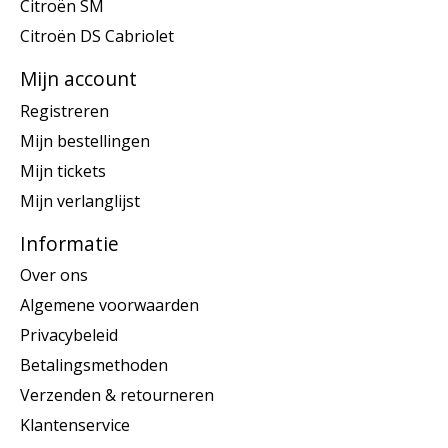
Citroën SM
Citroën DS Cabriolet
Mijn account
Registreren
Mijn bestellingen
Mijn tickets
Mijn verlanglijst
Informatie
Over ons
Algemene voorwaarden
Privacybeleid
Betalingsmethoden
Verzenden & retourneren
Klantenservice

▬▬▬▬▬▬

Pull out all lines from the entries above that include the word "Mijn".

▸ Solution to this task:
Mijn account
Mijn bestellingen
Mijn tickets
Mijn verlanglijst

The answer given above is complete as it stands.